What You Should Know About The Bankruptcy Student Loan


What You Should Know About The Bankruptcy Student Loan

As you may have heard, millions of Americans are filing bankruptcy forms to discharge their outstanding debts once and for all. They’re filling out application forms to end harassing creditor calls, stop foreclosure on their homes, halt repossession of their cars and get rid of medical bills or credit card debts they can never possibly pay off given their current economic situation. However, not all debts are included under the seemingly all-encompassing bankruptcy. For instance, there is little bankruptcy student loan protection, which is the reason why thousands of Americans in their mid-twenties are saddled with debt. But is there nothing you can do?

Typically, college students are expected to repay their student loans as soon as they graduate, unless graduate school, medical school, or further studies are scheduled. This monthly payment may be as low as $134 per month at first and may extend for up to 10 years.

Extended repayment plans for larger debts may be made over a period of up to 30 years to reduce monthly payments as well. An Income-Contingent plan may be made for as low as $5 per month if the student has a very low income and can last for up to 25 years when a write-off becomes possible for the remaining balance.

The Income-Based plan will ask that a certain portion of a student’s income go toward the student loan and lasts for 10 years. The reason many bankruptcy student loan petitions are sought is that the income-contingent and income-based plans aren’t available to students whose parents filed the initial aid applications forms. Additionally, interest charges apply once the student has graduated, so the total debt amount can seemingly never end.

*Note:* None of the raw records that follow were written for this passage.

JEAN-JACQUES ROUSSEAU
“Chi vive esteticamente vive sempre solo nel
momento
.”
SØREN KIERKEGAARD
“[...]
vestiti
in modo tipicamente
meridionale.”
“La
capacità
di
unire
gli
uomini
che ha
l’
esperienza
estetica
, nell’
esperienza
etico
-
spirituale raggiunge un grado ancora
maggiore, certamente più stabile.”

While bankruptcy student loan exemptions do not technically exist, in his book How To Bankrupt Your Student Loans, author Chuck Stewart asserts that there are ways to get around this. Students can use the power of attorney to prove the undue hardship that the loan is causing. Most courts use something called The Brunner Test to prove or disprove financial hardship.

Under this test, they will look at the debtor’s living condition and the impact that paying the loan would have on maintaining the minimum living standard. They will also look at the debtor’s future prospects for repaying the loan and evaluate whether the debtor has demonstrated good faith during the loan repayment period.

The average student loan is $40,000, which will become amortized over 30 years with monthly payments of $1,000 or more. For many recent grads, this debt is worse than a mortgage and leaves them little chance of advancing toward the goals of homeownership and saving for retirement. As a result, many students hire legal professionals to prove that repaying the loan causes undue hardship. In rare cases, a bankruptcy student loan discharge will be granted if the student has exhausted all possibilities for increasing his or her income and has whittled down expenses to a point where further bills would leave him or her homeless, medically uninsured, without transportation or without the tools needed to obtain employment.